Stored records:
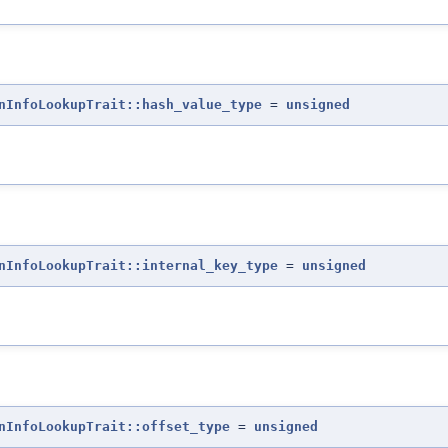
nInfoLookupTrait::hash_value_type
=
unsigned
nInfoLookupTrait::internal_key_type
=
unsigned
nInfoLookupTrait::offset_type
=
unsigned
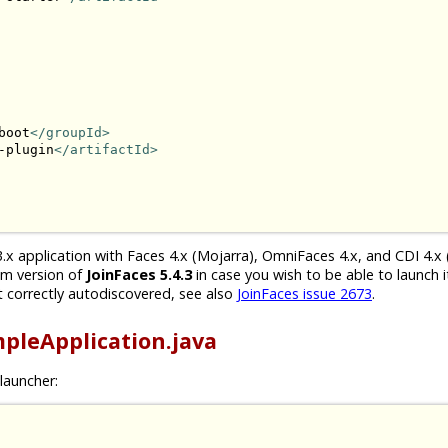
boot
</groupId>
-plugin
</artifactId>
.x application with Faces 4.x (Mojarra), OmniFaces 4.x, and CDI 4.x 
um version of
JoinFaces 5.4.3
in case you wish to be able to launch i
 correctly autodiscovered, see also
JoinFaces issue 2673
.
pleApplication.java
launcher:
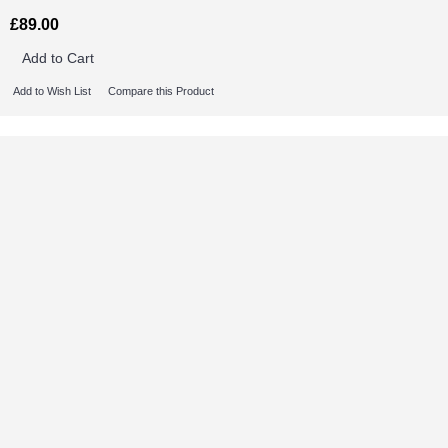
£89.00
Add to Cart
Add to Wish List
Compare this Product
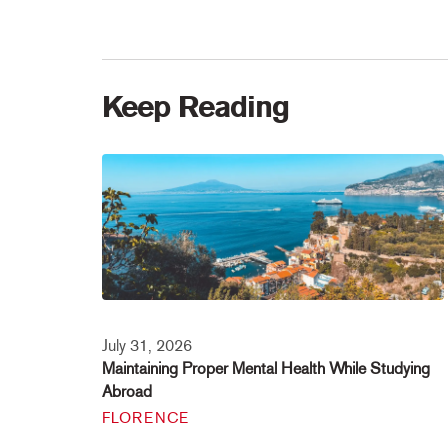
Keep Reading
July 31, 2026
Maintaining Proper Mental Health While Studying
Abroad
FLORENCE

Task to carry out: Transcribe every entry exactly, omitting pictures.

Answer box:
nInfoLookupTrait::hash_value_type
=
unsigned
nInfoLookupTrait::internal_key_type
=
unsigned
nInfoLookupTrait::offset_type
=
unsigned
boot
</groupId>
-plugin
</artifactId>
.x application with Faces 4.x (Mojarra), OmniFaces 4.x, and CDI 4.x 
um version of
JoinFaces 5.4.3
in case you wish to be able to launch i
 correctly autodiscovered, see also
JoinFaces issue 2673
.
pleApplication.java
launcher:
£89.00
Add to Cart
Add to Wish List
Compare this Product
Keep Reading
July 31, 2026
Maintaining Proper Mental Health While Studying
Abroad
FLORENCE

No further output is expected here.